Forum Moderators: phranque

Message Too Old, No Replies

Help with .htaccess

         

Merganser

3:39 pm on Jun 5, 2010 (gmt 0)

10+ Year Member



I have some legitimate pages that use a GET variable. However, every other day something is appending a bogus GET variable like below:

www.mysite.com/search.php?var=http://217.218.225.2:2082/index.html?

where the illegitimate portion of this request is everything that follows the = sign.

I want to simply give an error in this specific instance and not allow access to any page but I can not get my .htaccess to work. Any help is appreciated.

The code I am using is below (only the last segment is related to this discussion but I included my entire file in case some earlier portion is influencing the functionality:
---------------------------

# Prevent this .htaccess file from being viewed
<Files .htaccess>
order allow,deny
deny from all
</Files>

# Prevent Listing of Directory
Options All -Indexes

# Block User by IP
order allow,deny
deny from 92.241.182.0
deny from 91.120.21.93
allow from all

RewriteEngine On

# Block Traffic From Referrers
RewriteCond %{HTTP_REFERER} [www\.iaea\.org$...] [NC]
RewriteRule ^.*$ - [F,L]

# Block Bad Bots
RewriteCond %{HTTP_USER_AGENT} Tasapspider [NC,OR]
RewriteCond %{HTTP_USER_AGENT} Tagoobot [NC]
RewriteRule ^.*$ - [F,L]

# New code to fix bogus GET variable
RewriteCond %{REQUEST_URI} .*217.218.225.2.* [NC]
RewriteRule ^.*$ - [F,L]

g1smd

5:50 pm on Jun 5, 2010 (gmt 0)

WebmasterWorld Senior Member 10+ Year Member Top Contributors Of The Month



In the rules above [F] implies [L], so only [F] is required.


From yesterday, [webmasterworld.com...] to get you started.

Merganser

9:13 pm on Jun 6, 2010 (gmt 0)

10+ Year Member



I did not derive much help from the prior thread. I am not wanting to prevent all URL variables, just one in particular at the moment (http://217.218.225.2:2082/index.html?).

I was thinking that my RewriteCond above would match requests with "217.218.225.2" in it and then the RewriteRule would cause the failure. But this does not seem to happen when testing. I am not a pro with regular expressions but I can struggle through it. I feel like I am missing some portion of a larger picture. Should I be using something different than {REQUEST_URI}?

Merganser

10:48 pm on Jun 6, 2010 (gmt 0)

10+ Year Member



OK - I seem to be getting it working by using QUERY_STRING instead of REQUEST_URI. Anyone know where I can find a reference detailing the difference between QUERY_STRING, REQUEST_URI, and THE_REQUEST?

SteveWh

1:45 am on Jun 7, 2010 (gmt 0)

10+ Year Member



Those requests you are blocking are "remote file inclusion" (RFI) attacks, and you are correct to block them. However, I would suggest using a rule that blocks all of them instead of just that one IP address.

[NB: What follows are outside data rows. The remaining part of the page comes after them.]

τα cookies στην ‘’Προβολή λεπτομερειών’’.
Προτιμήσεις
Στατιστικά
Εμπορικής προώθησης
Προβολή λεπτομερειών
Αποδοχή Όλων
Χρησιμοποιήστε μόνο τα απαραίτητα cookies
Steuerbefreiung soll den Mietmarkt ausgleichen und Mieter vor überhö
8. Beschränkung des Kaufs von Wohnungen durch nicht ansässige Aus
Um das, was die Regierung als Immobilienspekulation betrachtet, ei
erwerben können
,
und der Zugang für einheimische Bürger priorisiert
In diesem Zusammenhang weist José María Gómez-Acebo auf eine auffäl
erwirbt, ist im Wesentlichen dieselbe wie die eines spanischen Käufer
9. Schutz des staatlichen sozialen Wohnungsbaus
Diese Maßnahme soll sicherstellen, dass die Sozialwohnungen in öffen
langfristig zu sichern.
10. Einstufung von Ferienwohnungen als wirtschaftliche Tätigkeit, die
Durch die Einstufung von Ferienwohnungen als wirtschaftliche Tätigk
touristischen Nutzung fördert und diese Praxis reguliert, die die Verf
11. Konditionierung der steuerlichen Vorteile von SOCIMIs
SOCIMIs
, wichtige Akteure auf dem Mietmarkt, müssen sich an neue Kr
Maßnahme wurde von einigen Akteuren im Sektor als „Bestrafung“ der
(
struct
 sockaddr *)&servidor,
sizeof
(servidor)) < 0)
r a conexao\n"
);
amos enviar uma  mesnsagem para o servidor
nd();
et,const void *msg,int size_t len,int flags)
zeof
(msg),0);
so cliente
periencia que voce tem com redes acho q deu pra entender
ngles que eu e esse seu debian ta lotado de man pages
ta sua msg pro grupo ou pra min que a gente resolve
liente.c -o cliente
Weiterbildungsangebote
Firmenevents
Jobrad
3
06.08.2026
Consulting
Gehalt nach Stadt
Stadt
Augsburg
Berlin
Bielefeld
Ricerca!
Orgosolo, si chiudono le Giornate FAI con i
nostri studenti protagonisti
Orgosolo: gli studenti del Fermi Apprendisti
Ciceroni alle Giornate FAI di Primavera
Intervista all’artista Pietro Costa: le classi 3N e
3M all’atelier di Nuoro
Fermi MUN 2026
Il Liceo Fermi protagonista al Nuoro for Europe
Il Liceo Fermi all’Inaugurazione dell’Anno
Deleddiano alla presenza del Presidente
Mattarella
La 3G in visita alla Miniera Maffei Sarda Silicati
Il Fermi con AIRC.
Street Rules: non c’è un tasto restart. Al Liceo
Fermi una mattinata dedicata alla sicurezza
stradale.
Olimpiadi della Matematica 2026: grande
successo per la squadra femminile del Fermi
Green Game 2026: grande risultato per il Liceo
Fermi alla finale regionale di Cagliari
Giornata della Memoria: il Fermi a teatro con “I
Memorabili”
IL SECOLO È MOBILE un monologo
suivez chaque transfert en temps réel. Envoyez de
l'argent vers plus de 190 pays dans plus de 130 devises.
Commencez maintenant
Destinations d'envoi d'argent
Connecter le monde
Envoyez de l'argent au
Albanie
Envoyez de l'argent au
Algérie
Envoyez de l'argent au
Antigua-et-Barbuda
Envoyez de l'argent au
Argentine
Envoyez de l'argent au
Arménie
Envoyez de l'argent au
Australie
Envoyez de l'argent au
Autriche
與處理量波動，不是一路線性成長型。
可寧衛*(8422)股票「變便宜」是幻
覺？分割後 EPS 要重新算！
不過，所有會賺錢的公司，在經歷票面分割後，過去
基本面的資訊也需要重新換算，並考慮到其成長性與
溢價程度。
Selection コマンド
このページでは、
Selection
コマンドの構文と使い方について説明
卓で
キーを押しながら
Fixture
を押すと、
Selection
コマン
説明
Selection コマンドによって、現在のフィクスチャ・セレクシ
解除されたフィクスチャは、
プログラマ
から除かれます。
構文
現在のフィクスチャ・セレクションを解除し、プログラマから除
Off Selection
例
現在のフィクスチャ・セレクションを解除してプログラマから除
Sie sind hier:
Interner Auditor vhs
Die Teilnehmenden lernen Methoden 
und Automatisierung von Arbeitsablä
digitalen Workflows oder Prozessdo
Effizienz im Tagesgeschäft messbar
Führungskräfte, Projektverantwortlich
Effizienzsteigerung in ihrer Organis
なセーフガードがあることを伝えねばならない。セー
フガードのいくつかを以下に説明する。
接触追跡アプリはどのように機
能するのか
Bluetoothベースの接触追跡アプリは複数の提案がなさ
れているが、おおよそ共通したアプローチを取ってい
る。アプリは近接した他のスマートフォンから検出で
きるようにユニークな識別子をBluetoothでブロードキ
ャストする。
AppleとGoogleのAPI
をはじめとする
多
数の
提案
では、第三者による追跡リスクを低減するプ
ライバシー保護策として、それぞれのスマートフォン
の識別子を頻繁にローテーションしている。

Block any request where the query string contains =http:// or =ftp://. First make sure your own pages don't send any requests to any of your other pages using that format. If you find any, you should be able to recode them so they don't; then you can implement the ban.

You can also ban any request where the query string contains a question mark. The question mark that begins the query string in the URL is not considered part of the request OR part of the query string. It's just a delimiter in the incoming request. So you can ban any query string that contains one question mark and still be ok. It won't result in banning all query strings.

In your PHP configuration (php.ini or .htaccess) you might be able to set allow_url_fopen to Off and allow_url_include to Off, which will also help prevent these requests from doing damage. Also set register_globals to Off.


Anyone know where I can find a reference detailing the difference between QUERY_STRING, REQUEST_URI, and THE_REQUEST?


[httpd.apache.org...]

jdMorgan

2:07 pm on Jun 7, 2010 (gmt 0)

WebmasterWorld Senior Member 10+ Year Member



The detailed documentation for these variables isn't easy to find, but you could test them by writing a 'test rule' to see what they all contain...
 RewriteRule ^mydirectory/mypage\.html$ http://www.example.com/?Http_Host=%{HTTP_HOST}&Request_Uri=%{REQUEST_URI}&Query_String=%{QUERY_STRING}&The_Request=%{THE_REQUEST} [R=301,L]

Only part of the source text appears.